_WORK ITEM_. Below are the records to retype. Keep every character exactly and leave out the pictures.

_Extracted page text data_.
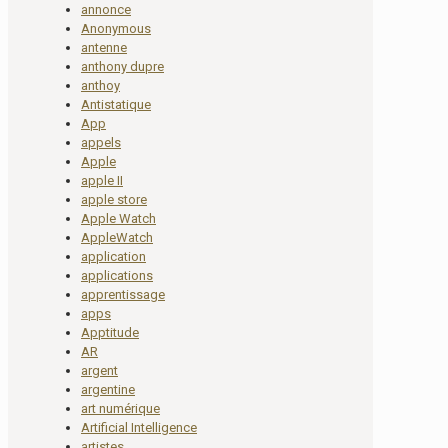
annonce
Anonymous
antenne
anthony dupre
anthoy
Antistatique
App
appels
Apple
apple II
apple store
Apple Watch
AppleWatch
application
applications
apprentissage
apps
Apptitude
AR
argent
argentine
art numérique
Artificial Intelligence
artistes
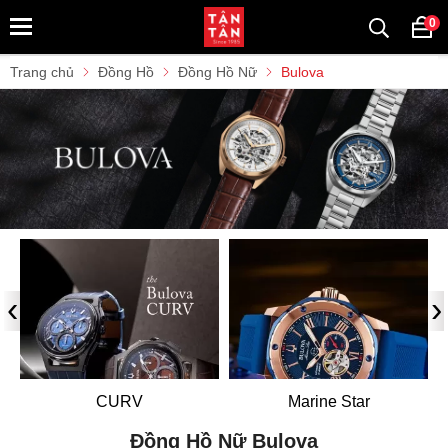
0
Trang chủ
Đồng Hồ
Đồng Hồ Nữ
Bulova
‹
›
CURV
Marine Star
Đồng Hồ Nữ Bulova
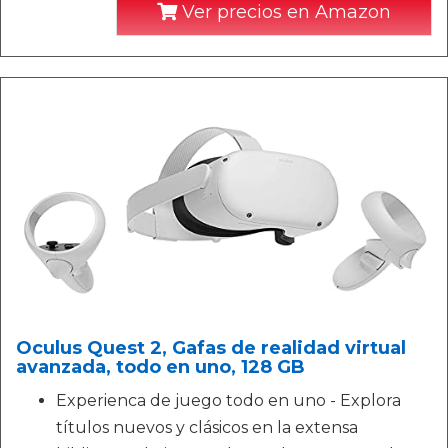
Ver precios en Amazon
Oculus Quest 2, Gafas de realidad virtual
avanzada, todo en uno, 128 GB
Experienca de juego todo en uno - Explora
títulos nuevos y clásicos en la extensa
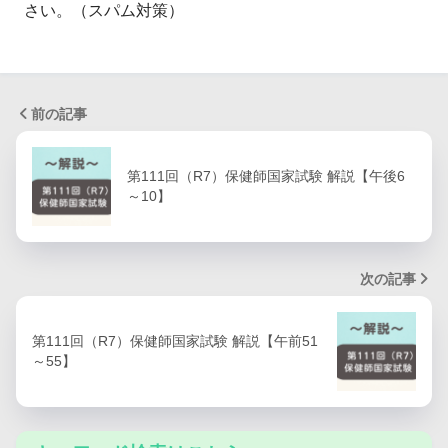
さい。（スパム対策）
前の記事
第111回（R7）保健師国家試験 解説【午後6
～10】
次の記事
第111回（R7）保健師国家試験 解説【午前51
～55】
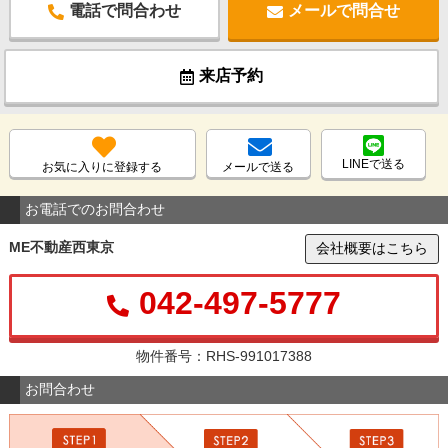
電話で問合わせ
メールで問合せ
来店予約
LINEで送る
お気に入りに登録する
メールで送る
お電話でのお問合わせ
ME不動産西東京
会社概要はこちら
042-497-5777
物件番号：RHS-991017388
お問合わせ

_TASK RESULT_.
annonce
Anonymous
antenne
anthony dupre
anthoy
Antistatique
App
appels
Apple
apple II
apple store
Apple Watch
AppleWatch
application
applications
apprentissage
apps
Apptitude
AR
argent
argentine
art numérique
Artificial Intelligence
artistes
0
Trang chủ
Đồng Hồ
Đồng Hồ Nữ
Bulova
‹
›
CURV
Marine Star
Đồng Hồ Nữ Bulova
Ver precios en Amazon
Oculus Quest 2, Gafas de realidad virtual
avanzada, todo en uno, 128 GB
Experienca de juego todo en uno - Explora
títulos nuevos y clásicos en la extensa
さい。（スパム対策）
前の記事
第111回（R7）保健師国家試験 解説【午後6
～10】
次の記事
第111回（R7）保健師国家試験 解説【午前51
～55】
電話で問合わせ
メールで問合せ
来店予約
LINEで送る
お気に入りに登録する
メールで送る
お電話でのお問合わせ
ME不動産西東京
会社概要はこちら
042-497-5777
物件番号：RHS-991017388
お問合わせ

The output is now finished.